Saved data entries
+ + +

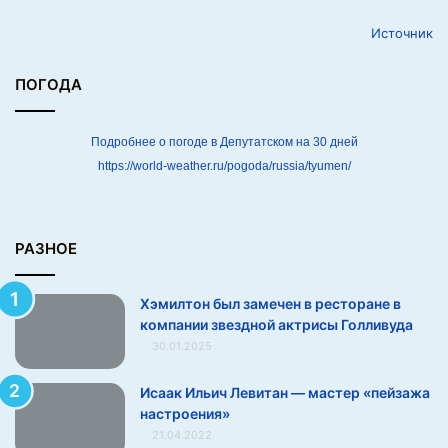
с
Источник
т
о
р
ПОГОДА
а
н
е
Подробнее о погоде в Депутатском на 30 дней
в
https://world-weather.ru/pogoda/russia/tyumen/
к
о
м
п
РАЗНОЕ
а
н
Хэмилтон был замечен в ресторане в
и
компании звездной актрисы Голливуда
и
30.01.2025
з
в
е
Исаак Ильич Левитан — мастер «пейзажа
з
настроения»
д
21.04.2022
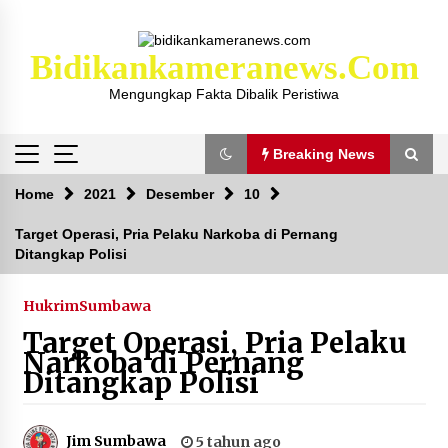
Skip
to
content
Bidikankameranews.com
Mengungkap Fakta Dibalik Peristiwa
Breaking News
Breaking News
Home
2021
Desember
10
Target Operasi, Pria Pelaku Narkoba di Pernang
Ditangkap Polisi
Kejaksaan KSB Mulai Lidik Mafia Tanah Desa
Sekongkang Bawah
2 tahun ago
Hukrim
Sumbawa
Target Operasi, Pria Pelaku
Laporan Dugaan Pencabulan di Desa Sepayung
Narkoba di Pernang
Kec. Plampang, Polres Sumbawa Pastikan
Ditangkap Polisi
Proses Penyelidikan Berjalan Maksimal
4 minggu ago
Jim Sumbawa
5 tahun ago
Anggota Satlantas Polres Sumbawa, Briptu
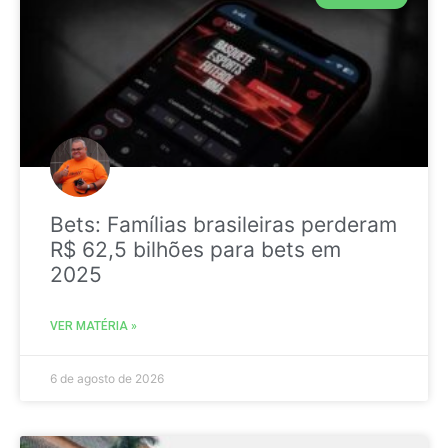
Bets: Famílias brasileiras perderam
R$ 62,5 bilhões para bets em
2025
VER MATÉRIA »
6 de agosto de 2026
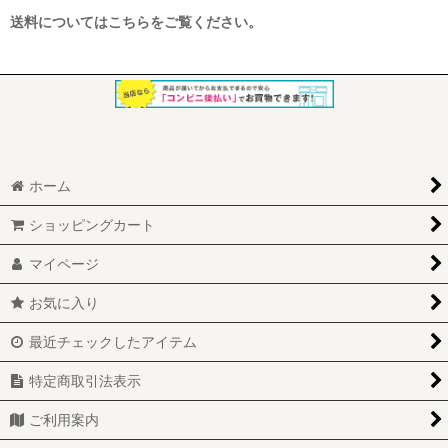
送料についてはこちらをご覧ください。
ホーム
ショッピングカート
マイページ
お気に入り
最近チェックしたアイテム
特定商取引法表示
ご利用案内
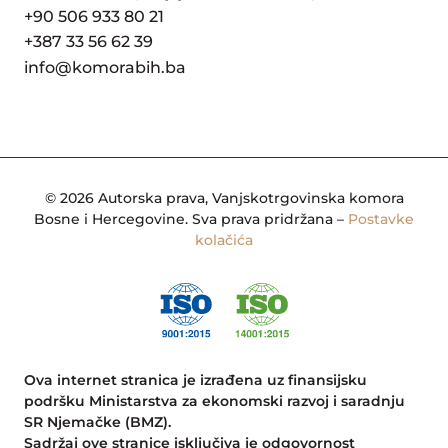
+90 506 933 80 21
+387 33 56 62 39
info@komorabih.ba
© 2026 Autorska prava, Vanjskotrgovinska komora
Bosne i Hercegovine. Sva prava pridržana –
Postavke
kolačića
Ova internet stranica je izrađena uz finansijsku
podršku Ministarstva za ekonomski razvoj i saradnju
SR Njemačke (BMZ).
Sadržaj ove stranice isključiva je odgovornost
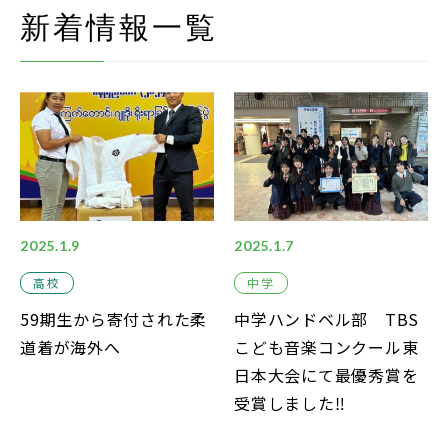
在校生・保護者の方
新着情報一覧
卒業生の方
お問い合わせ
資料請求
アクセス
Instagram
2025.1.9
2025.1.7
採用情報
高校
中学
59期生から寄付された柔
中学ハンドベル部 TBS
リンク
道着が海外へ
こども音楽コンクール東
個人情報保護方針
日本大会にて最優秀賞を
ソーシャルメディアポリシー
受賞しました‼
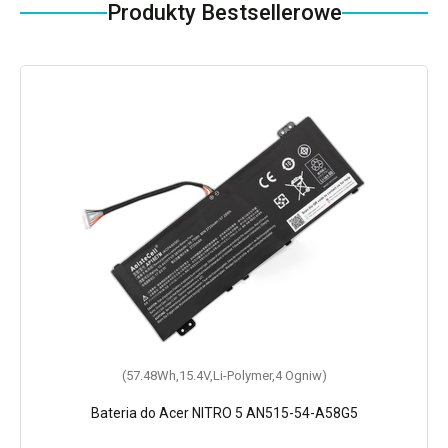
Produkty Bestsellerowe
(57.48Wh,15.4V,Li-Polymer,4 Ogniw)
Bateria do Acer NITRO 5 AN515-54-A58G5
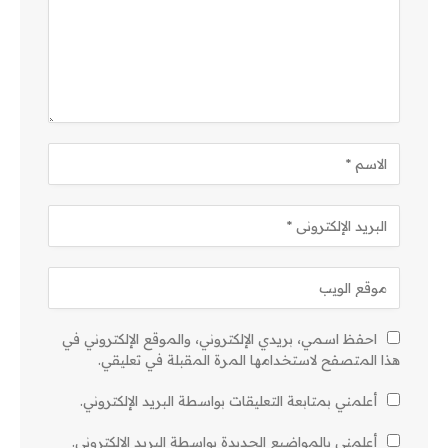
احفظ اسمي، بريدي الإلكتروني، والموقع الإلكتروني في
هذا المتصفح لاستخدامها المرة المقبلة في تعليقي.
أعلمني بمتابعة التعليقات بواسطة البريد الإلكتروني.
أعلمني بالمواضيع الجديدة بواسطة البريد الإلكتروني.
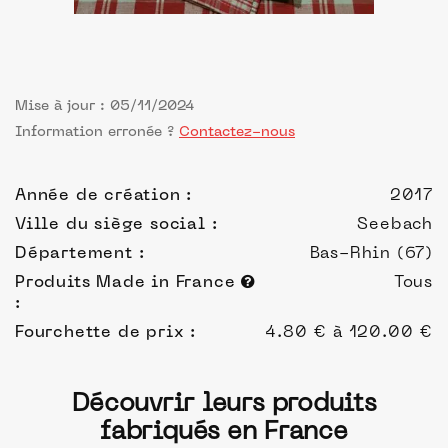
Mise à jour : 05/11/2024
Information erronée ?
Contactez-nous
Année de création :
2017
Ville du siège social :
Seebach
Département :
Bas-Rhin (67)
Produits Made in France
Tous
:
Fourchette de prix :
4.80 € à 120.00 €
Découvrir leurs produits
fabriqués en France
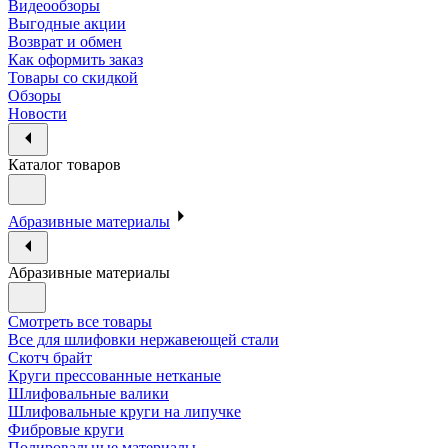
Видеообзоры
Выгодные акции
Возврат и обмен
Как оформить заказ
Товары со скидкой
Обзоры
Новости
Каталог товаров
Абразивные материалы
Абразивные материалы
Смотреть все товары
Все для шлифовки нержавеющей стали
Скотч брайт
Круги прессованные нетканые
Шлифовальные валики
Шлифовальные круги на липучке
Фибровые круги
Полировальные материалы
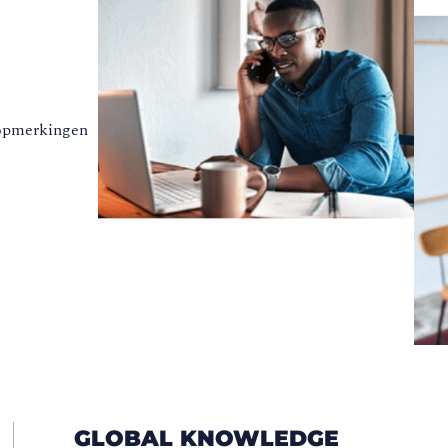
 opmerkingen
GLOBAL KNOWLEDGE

+ + +

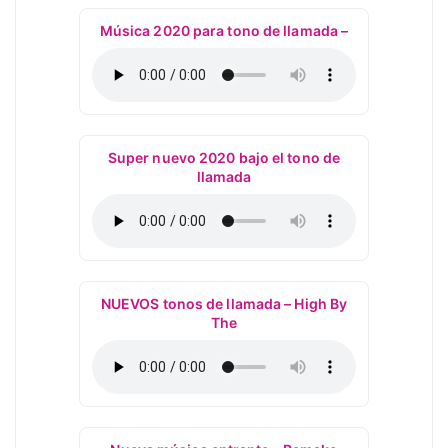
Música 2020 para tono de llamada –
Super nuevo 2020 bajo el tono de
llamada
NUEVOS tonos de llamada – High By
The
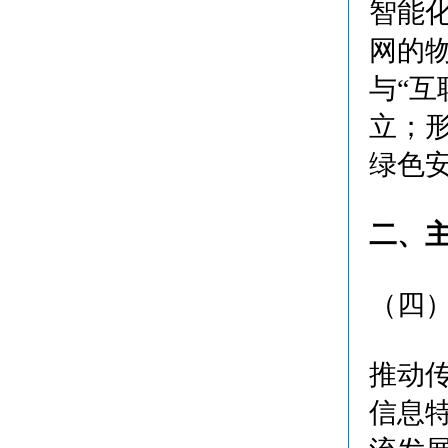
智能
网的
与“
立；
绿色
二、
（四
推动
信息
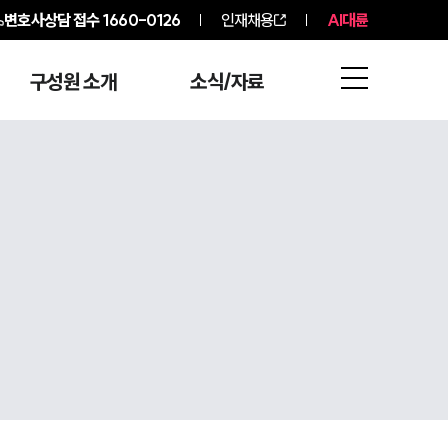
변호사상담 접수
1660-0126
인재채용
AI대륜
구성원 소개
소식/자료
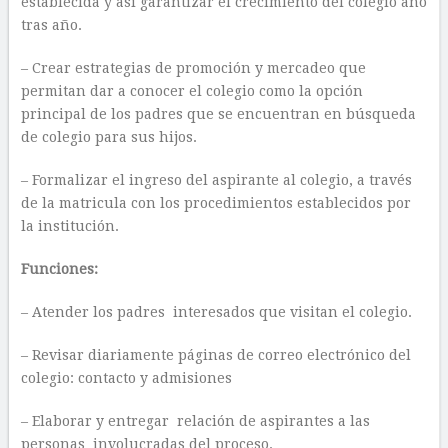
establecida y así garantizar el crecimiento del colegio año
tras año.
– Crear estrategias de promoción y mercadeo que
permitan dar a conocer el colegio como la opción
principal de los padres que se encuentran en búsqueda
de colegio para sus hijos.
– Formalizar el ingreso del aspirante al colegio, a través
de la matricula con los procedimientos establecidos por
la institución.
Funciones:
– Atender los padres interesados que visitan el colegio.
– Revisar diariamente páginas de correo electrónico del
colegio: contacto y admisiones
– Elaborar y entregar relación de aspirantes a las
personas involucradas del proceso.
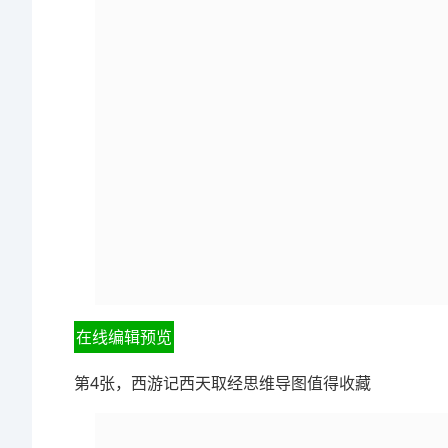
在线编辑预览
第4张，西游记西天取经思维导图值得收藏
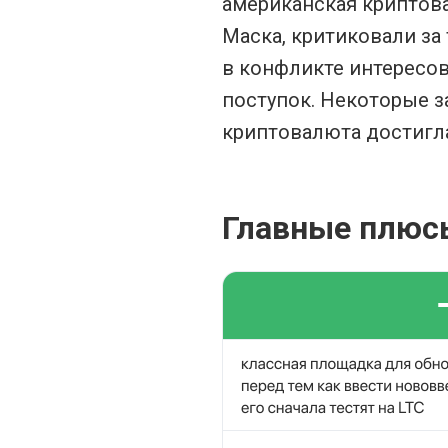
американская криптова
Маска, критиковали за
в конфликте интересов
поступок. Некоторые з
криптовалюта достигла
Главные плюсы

+ + +

**YOUR GOAL**
All lines above with the word "أعلمني" need to be reported.

**COMPLETED TASK**
أعلمني بمتابعة التعليقات بواسطة البريد الإلكتروني.
أعلمني بالمواضيع الجديدة بواسطة البريد الإلكتروني.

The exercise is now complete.